New Hampshire Department of Environmental Services, Concord, New Hampshire
Keith DuBois and Gary Lynn
Keith DuBois and Gary Lynn, employees of the New Hampshire Department of Environmental Services, are on the cutting edge of providing service and technical support in the brownfields arena. Over three years, with Keith as brownfields coordinator for the New Hampshire DES, has made great strides in communicating with communities and nonprofit organizations. One of his most successful efforts has been in Berlin, a city with many brownfields sites left behind from its pulp and papermaking past. The first property moving toward success is Notre Dame High School that is being redeveloped for elderly housing and is expected to open this next year. While Keith is focused on sites contaminated by hazardous substances, Gary Lynn’s expertise is petroleum. He has details on almost every property in New Hampshire that is contaminated with petroleum. In 2008 and 2009, DES received funding to assess properties contaminated with petroleum. Keith and Gary helped establish the New Hampshire Brownfield Steering Group, a committee of municipal, planning, state, and private investments in brownfield redevelopment efforts, whose effectiveness is unmatched. One example is the Wausau/Groveton Paper Mill, a 103-acre site that was once the economic and geographic heart of Groveton. Gary and Keith worked with the town and regional planning organization to come up with a redevelopment plan. What started off as a daunting project has now resulted in assessment work, cleanup and a serious investment and project plan for commercial agricultural reuse of the site. Working together, Keith and Gary provide solid technical expertise that ensures these properties are assessed, cleaned up and available for redevelopment.

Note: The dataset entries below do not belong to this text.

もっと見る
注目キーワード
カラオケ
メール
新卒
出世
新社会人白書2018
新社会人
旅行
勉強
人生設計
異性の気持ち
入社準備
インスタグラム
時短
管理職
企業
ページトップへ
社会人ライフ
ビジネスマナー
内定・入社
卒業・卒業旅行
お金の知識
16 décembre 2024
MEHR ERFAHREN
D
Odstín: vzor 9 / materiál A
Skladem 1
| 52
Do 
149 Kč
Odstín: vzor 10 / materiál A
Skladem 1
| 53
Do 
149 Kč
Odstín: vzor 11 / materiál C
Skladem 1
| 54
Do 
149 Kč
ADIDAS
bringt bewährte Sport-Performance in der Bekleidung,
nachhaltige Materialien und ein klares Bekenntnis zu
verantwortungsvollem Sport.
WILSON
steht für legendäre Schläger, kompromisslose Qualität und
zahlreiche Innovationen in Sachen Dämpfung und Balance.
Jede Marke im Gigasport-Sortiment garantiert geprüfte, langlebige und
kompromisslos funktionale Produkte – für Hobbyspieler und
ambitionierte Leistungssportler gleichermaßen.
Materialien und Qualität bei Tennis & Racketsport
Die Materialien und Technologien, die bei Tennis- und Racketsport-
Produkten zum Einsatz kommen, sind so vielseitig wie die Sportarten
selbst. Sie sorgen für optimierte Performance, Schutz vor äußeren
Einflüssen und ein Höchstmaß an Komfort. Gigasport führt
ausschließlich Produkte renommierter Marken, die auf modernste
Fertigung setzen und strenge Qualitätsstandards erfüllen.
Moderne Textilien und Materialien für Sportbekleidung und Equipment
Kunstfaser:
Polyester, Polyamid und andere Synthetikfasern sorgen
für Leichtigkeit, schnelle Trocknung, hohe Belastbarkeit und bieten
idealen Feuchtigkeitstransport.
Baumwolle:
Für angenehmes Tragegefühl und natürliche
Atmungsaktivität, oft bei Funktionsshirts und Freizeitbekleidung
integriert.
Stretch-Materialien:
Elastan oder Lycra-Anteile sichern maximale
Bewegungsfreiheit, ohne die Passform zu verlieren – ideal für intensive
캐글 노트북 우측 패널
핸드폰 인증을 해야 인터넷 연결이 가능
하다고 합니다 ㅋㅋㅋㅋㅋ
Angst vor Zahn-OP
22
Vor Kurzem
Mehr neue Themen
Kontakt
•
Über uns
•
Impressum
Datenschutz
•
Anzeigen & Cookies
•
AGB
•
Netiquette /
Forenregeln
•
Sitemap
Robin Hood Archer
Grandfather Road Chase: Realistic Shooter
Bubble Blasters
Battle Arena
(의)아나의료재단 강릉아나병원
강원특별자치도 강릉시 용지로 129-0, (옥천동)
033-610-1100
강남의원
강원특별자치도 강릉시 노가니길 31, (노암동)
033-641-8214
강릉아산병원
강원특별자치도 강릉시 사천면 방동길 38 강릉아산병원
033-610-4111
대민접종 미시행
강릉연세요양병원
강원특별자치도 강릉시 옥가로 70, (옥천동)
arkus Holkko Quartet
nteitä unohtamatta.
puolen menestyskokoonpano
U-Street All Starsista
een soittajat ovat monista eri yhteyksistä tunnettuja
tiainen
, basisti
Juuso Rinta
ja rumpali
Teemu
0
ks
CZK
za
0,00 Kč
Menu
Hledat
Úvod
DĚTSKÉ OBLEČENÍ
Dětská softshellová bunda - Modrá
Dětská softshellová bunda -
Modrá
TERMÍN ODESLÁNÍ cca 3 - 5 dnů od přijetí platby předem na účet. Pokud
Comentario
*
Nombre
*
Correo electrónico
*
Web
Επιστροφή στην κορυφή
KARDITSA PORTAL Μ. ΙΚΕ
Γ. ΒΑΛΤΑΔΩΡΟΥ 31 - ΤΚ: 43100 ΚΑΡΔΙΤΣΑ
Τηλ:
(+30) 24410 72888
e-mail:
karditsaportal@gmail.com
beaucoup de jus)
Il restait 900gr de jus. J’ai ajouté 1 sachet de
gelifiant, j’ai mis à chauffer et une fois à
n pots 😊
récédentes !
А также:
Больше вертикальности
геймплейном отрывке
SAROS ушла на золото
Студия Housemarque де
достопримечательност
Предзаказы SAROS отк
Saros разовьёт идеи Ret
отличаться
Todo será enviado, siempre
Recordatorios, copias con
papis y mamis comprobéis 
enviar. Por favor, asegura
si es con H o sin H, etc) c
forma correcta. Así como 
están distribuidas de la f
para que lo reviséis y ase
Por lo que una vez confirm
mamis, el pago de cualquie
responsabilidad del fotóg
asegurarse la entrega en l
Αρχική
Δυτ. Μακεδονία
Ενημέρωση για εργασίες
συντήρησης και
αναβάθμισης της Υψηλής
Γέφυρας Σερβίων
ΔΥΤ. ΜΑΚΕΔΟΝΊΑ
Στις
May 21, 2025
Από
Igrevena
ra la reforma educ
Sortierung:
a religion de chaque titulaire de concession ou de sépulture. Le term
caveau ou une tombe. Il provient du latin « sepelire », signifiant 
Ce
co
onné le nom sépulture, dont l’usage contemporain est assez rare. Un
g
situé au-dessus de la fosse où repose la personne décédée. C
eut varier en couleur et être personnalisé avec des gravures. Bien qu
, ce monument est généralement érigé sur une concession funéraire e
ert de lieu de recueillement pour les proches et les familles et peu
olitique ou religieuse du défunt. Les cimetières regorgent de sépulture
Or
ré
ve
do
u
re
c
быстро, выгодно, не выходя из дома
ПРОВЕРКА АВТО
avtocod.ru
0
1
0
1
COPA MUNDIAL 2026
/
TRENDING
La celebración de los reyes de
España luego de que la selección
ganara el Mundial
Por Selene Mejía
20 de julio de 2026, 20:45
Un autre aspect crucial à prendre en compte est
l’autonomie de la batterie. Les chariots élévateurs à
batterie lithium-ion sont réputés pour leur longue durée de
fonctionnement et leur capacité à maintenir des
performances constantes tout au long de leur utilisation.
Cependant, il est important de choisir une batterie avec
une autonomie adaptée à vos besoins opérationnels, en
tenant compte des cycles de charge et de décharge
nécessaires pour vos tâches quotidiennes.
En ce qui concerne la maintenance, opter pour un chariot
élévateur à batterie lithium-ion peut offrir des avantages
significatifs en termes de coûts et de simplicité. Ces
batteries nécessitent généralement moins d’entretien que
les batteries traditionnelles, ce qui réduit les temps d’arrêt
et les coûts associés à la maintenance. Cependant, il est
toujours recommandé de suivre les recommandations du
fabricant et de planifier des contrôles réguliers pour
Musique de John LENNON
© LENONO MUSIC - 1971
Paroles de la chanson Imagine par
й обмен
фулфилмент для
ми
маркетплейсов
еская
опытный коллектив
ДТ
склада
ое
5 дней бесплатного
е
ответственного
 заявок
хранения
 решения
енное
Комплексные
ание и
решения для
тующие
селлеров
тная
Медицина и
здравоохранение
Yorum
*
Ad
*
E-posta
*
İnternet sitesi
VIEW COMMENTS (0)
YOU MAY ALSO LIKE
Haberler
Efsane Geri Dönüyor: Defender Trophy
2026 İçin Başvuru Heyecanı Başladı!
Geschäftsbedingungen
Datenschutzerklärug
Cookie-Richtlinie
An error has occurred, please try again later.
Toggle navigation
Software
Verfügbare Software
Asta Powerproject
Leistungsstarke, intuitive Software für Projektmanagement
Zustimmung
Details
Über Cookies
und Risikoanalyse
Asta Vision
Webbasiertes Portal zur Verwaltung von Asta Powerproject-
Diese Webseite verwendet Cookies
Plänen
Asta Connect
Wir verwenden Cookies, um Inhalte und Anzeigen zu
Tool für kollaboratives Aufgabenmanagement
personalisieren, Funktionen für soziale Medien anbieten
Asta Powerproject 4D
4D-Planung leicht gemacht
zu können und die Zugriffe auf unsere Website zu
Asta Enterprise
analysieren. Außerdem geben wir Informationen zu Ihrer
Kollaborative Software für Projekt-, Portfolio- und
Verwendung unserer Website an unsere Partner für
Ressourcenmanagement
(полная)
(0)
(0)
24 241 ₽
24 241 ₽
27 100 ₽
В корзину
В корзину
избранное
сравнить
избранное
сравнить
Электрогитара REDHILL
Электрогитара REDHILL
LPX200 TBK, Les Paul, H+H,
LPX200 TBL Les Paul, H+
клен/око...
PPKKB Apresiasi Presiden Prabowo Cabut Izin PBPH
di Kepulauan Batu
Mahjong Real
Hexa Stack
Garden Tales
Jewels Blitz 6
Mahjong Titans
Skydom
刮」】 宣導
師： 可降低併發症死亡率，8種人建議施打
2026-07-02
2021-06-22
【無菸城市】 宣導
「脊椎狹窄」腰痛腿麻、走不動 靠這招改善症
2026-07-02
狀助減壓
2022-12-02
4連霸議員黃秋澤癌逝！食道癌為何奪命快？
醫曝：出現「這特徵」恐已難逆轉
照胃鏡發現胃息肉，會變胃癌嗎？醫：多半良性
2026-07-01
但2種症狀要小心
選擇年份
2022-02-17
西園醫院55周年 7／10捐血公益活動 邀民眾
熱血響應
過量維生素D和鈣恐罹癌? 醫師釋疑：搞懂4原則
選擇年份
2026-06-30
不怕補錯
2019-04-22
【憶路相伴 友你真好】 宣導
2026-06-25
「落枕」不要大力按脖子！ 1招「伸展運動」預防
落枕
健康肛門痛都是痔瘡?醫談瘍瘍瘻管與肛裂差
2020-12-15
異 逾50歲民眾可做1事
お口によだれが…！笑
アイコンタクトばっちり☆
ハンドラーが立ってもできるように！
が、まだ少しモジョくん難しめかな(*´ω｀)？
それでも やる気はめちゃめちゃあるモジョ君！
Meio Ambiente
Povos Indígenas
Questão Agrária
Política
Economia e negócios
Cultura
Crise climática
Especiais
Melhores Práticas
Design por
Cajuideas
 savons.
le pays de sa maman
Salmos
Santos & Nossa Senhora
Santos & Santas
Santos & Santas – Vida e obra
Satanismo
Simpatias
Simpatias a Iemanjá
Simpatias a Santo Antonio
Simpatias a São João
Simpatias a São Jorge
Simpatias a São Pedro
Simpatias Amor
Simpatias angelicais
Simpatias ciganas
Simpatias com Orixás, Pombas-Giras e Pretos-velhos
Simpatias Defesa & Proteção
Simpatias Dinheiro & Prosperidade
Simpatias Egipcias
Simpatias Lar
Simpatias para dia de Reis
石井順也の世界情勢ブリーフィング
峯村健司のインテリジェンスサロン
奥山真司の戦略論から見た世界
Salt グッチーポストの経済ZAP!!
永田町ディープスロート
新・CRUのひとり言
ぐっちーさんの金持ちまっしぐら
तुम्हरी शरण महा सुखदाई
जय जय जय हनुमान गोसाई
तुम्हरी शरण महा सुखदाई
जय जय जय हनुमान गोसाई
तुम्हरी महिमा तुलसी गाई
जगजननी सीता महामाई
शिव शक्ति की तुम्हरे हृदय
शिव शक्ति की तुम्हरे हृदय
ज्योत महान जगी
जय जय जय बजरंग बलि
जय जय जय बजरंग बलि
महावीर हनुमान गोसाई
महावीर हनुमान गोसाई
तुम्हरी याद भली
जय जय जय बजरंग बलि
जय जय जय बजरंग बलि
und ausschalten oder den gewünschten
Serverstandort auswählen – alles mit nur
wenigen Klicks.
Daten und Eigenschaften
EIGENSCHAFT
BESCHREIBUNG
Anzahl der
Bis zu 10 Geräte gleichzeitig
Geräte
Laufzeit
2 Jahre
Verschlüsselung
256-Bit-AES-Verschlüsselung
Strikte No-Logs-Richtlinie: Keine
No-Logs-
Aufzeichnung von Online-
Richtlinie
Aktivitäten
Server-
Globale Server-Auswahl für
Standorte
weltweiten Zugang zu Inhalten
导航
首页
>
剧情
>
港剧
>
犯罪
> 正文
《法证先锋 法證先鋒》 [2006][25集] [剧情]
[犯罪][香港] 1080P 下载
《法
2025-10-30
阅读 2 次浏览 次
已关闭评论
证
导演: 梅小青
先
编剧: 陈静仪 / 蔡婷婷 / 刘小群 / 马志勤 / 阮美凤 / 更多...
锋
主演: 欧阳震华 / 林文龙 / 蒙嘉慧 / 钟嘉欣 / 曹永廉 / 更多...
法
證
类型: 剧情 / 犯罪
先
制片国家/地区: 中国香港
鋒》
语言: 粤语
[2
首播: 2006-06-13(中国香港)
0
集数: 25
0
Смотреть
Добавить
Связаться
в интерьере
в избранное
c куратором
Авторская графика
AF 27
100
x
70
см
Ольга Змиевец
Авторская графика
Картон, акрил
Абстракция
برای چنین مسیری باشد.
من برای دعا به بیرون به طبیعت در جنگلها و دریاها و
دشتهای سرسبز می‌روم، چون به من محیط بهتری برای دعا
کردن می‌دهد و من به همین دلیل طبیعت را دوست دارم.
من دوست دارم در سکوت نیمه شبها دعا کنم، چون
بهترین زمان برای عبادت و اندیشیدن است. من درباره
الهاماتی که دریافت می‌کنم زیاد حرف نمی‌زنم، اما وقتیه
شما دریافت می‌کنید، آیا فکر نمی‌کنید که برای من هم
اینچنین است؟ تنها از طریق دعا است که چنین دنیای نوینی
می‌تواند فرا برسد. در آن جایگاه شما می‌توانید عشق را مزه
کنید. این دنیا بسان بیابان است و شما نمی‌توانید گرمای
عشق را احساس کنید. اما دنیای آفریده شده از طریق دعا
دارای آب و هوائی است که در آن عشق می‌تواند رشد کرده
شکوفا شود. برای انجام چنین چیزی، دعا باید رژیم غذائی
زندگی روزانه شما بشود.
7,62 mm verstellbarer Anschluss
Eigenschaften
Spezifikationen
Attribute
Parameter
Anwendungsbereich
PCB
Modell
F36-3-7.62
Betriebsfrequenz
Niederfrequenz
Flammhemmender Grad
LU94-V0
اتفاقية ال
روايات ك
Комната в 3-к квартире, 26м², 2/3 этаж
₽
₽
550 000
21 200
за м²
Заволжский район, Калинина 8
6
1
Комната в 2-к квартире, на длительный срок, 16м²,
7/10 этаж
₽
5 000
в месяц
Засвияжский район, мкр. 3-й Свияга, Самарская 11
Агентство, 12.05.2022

Pelham Environmental Recycling Complex (PERC), Pelham, New Hampshire
The Town of Pelham was in the middle of a recession and looking to cut where possible when town officials realized that materials were being trashed or burned, that fuel was being wasted, that labor costs were too high and that the town waste and recycling technology was out of date. A new director with 30 years experience in waste and recycling launched an aggressive plan to increase recycling and decrease costs. The town has since increased recycling 122 percent, reduced costs 28 percent and increased revenues 100 percent while offering new services and eliminating negative environmental impacts. By working with the selectman, the public, schools and outside vendors, PERC demonstrated that recycling can have a powerful impact on the environment and costs when made simple and easy. The major transformation was a switch to single stream recycling and providing a user-friendly facility for residents. The public was kept in the loop, and the transfer station was transformed from an unsafe site to a user-friendly recycling complex.